A livello di posizione di guida avremmo solo preferito manubri meno bassi, per stare più comodi e meno caricati sui polsi, e forse un filo di protezione maggiore perché così è quasi nulla. Come da tradizione il raggio di sterzata e piuttosto limitato, ma la moto è così piccola che fare inversione non è mai un problema. Una volta in movimento la Firebolt corre fluida, sincera, agile e per nulla nervosa o ballerina. Guidarla è per molti versi una vera gioia: in quelle situazioni dove la traiettoria bisogna inventarla con grande improvvisazione e non costruirsela a memoria giro dopo giro inseguendo un cronometro lei asseconda i comandi alla perfezione senza mai mettere in difficoltà il pilota.

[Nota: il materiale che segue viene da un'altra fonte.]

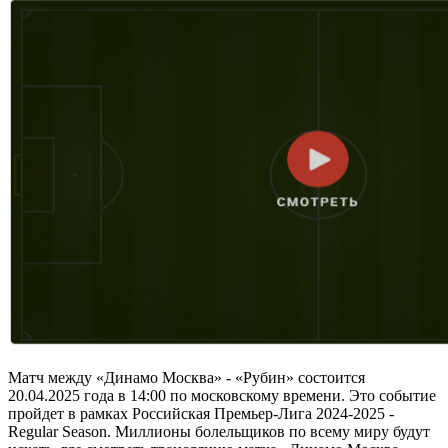
Матч между «Динамо Москва» - «Рубин» состоится
20.04.2025 года в 14:00 по московскому времени. Это событие
пройдет в рамках Российская Премьер-Лига 2024-2025 -
Regular Season. Миллионы болельщиков по всему миру будут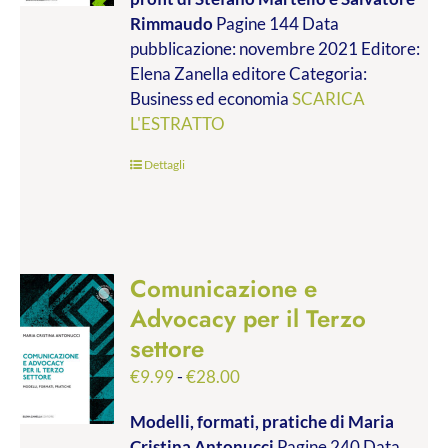
da
Rimmaudo
Pagine 144 Data
€9.99
pubblicazione: novembre 2021 Editore:
a
Elena Zanella editore Categoria:
€19.00
Business ed economia
SCARICA
L'ESTRATTO
Dettagli
Comunicazione e
Advocacy per il Terzo
settore
Fascia
€
9.99
-
€
28.00
di
Modelli, formati, pratiche
di Maria
prezzo:
Cristina Antonucci
Pagine 240 Data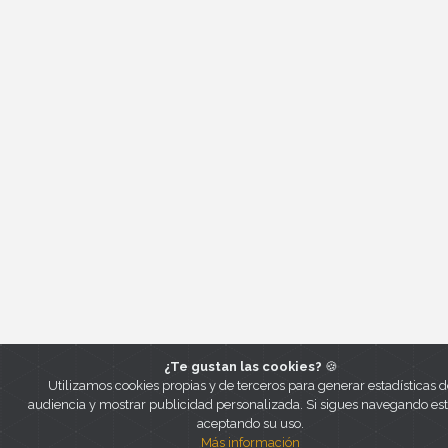
¿Te gustan las cookies?
🍪
Utilizamos cookies propias y de terceros para generar estadísticas d
audiencia y mostrar publicidad personalizada. Si sigues navegando es
aceptando su uso.
Más información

Su strada poi il motore si prende la sua meritata rivincita, tanto da diventare uno degli aspetti più piacevoli della guida:
così forte e gentile allo stesso tempo, permette di scendere fino a 1.600/1.700 giri senza sentire un sobbalzo, o di passeggiare a 2.000/2.500 giri con la moto che scorre liscia come l’olio, grazie a una fluidità sconosciuta alle Buell del passato (ora non vibra neanche più), e grazie alla cinghia che, oltre a essere silenziosa, elimina il benché minimo gioco di trasmissione. Così sembra di poter gestire i CV uno ad uno, in pochi mm di corsa del gas (morbidissimo), assaporando una piacevolissima sensazione di spinta. Su strada è inutile avere un’esplosione di potenza a disposizione, anzi, quasi sempre mette in imbarazzo e quasi sempre non c’è modo di scoprirla perché una statale non è una pista.

Ecco allora che la Firebolt diventa uno strumento di “goduria” totale, su cui si percepisce proprio il piacere di guida, fatto di potenza giusta, di trazione, di pulsazioni che si vanno a cercare perché non sono vibrazioni ma battiti di un cuore che palpita. Il cambio, che in pista non meritava la sufficienza, come d’incanto non sembra più neanche poi male, la frizione neanche poi tanto dura. Insomma, l’habitat fa davvero la differenza e su strada la Firebolt tira fuori le sue carte migliori. E’ un mondo a parte, non la si può paragonare con questa o quell’altra sportiva, è un modo diverso d’intendere la guida sportiva, una cosa a se. Che a noi è piaciuto parecchio, perché è un modo garbato, eccitante ma gentile, dove il pilota ha ancora la sensazione di dominare la moto e non quella di esserne dominato. Una moto gustosa.

Una sportiva come non c’è ne era, una sportiva che mancava.